Qu’est ce que le pouvoir rotatoire?
Cette valeur est indicative de l’interaction d’une substance ou d’un mélange de substances avec un type particulier de lumière appelée lumière polarisée.
Lumière polarisée et molécules chirales
Pour faire court, la lumière est constituée d’ondes d’énergie voyageant dans une direction donnée. Pour la lumière non polarisée, cette onde oscille aléatoirement autour de différents plans. Ainsi, certaines ondes peuvent osciller parallèlement à l’horizon, d’autres perpendiculairement, et d’autres encore suivant des diagonales différentes.

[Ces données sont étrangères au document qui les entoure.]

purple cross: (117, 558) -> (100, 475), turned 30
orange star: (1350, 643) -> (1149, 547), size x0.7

Dans une lumière polarisée, les ondes ont été filtrées et seules celles oscillant dans un plan particulier (par exemple, uniquement celles oscillant parallèlement à l’horizon) ont pu traverser le filtre (figure 1).

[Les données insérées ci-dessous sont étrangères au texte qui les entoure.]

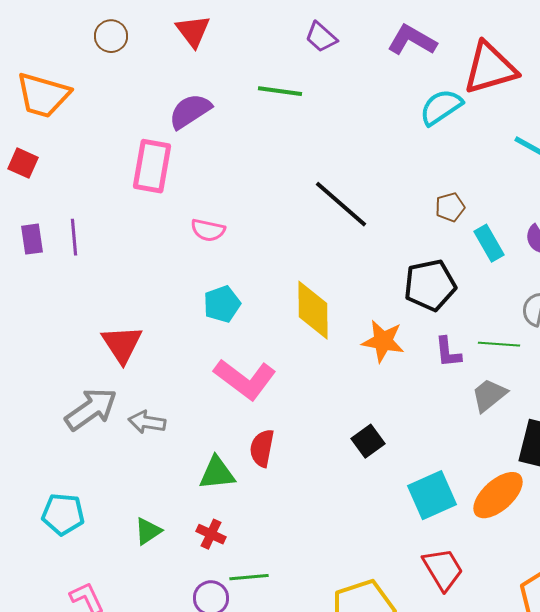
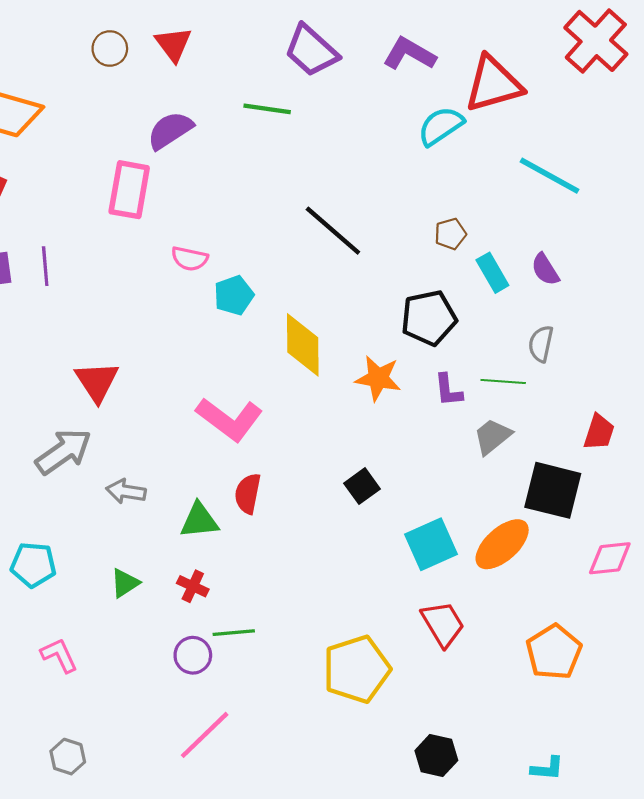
brown circle: (111, 36) -> (110, 48), moved
purple trapezoid: (321, 37) -> (311, 51), size x1.6
cyan pentagon: (222, 304) -> (234, 295), moved
gray arrow: (147, 422) -> (126, 491), moved

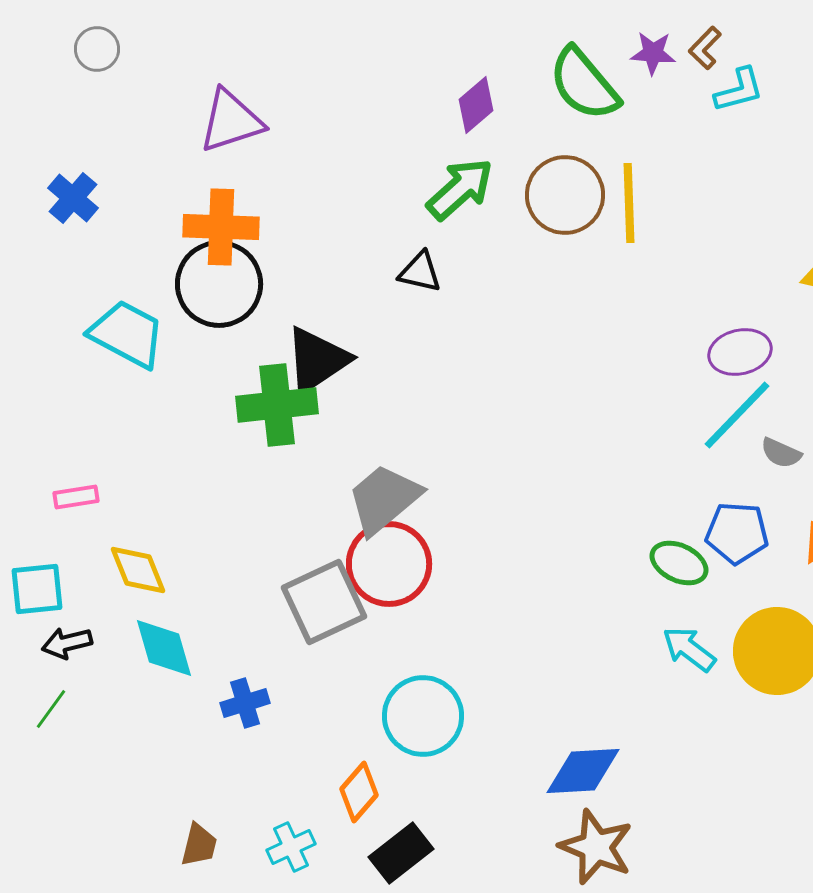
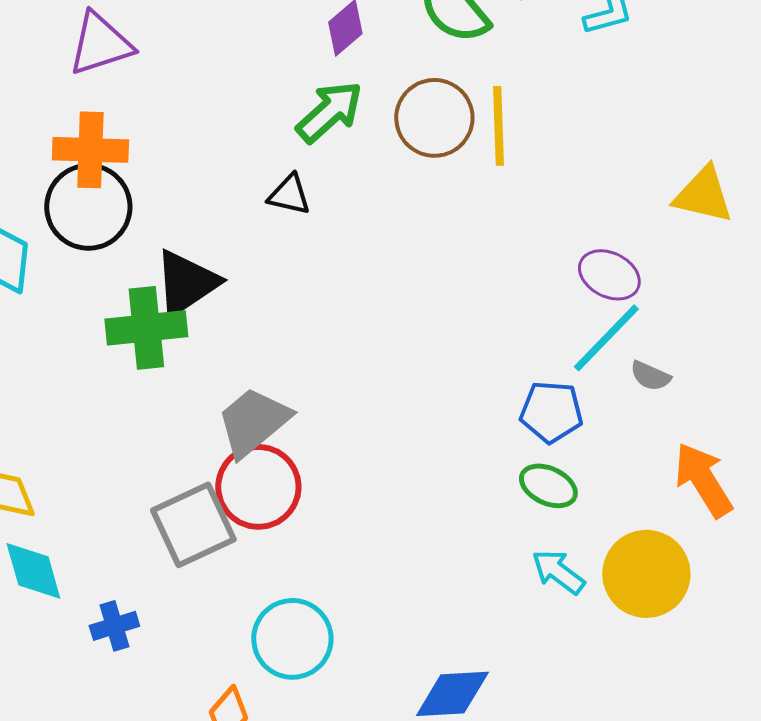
purple ellipse: (740, 352) -> (609, 275), turned 40
blue pentagon: (737, 533) -> (551, 412), moved

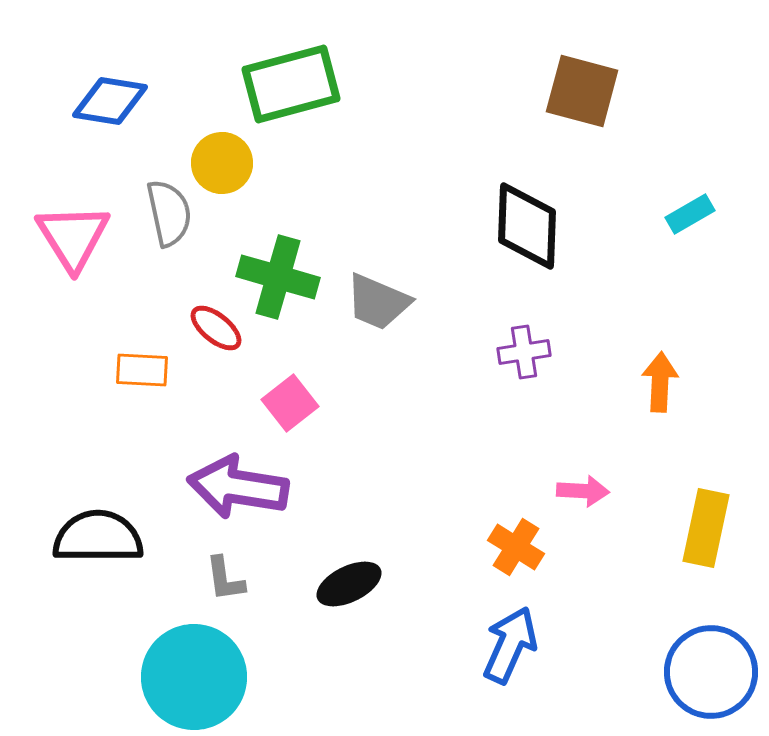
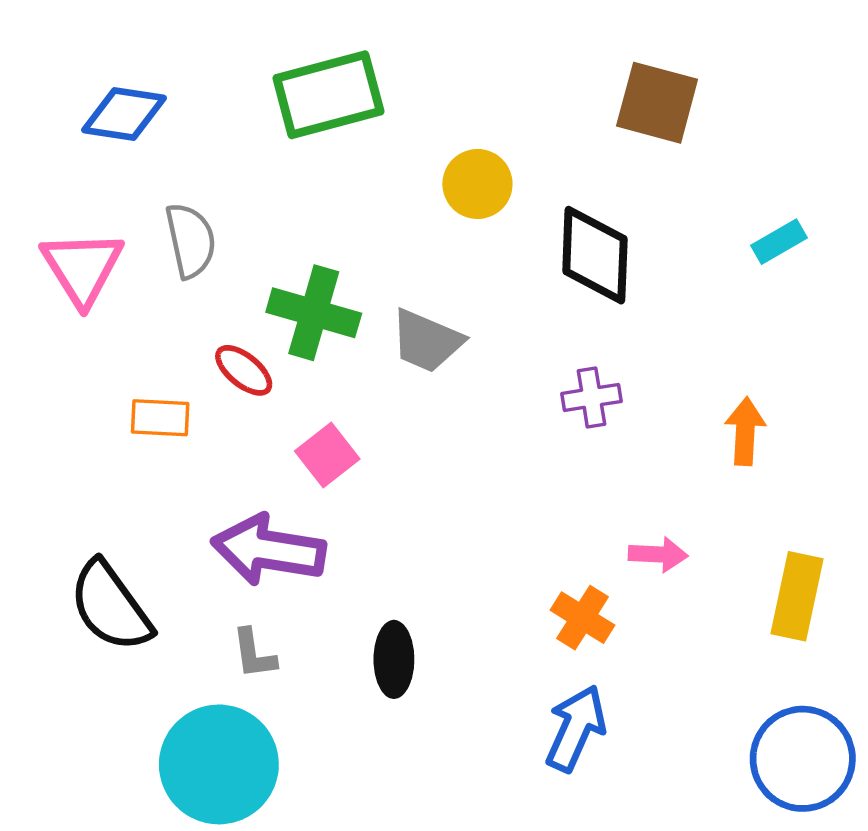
yellow circle: (222, 163) -> (477, 184), moved
black semicircle: (98, 537) -> (110, 606), turned -126
black ellipse: (349, 584) -> (394, 659), turned -64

Figure 1. Représentation schématique de la lumière polarisée. Les flèches indiquent le plan d’oscillation des ondes d’énergie.
Cette lumière polarisée peut interagir avec des substances qui contiennent des molécules chirales. Les molécules présentant cette propriété existent en deux versions différentes qui sont similaires, mais qui sont des images miroirs l’une de l’autre. L’exemple le plus simple pour comprendre la chiralité est celui de vos mains. Elles sont identiques, mais des images miroirs. Si vous tournez vos deux paumes vers vous, vous ne pourrez pas superposer parfaitement vos mains.
Quand la lumière polarisée se déplace dans une solution qui contient des molécules chirales dans des proportions différentes de chaque version (si on veut, il y a plus de mains gauches que de droites ou vice-versa), ces composés vont induire une rotation du plan suivant lequel la lumière polarisée oscille (figure 2).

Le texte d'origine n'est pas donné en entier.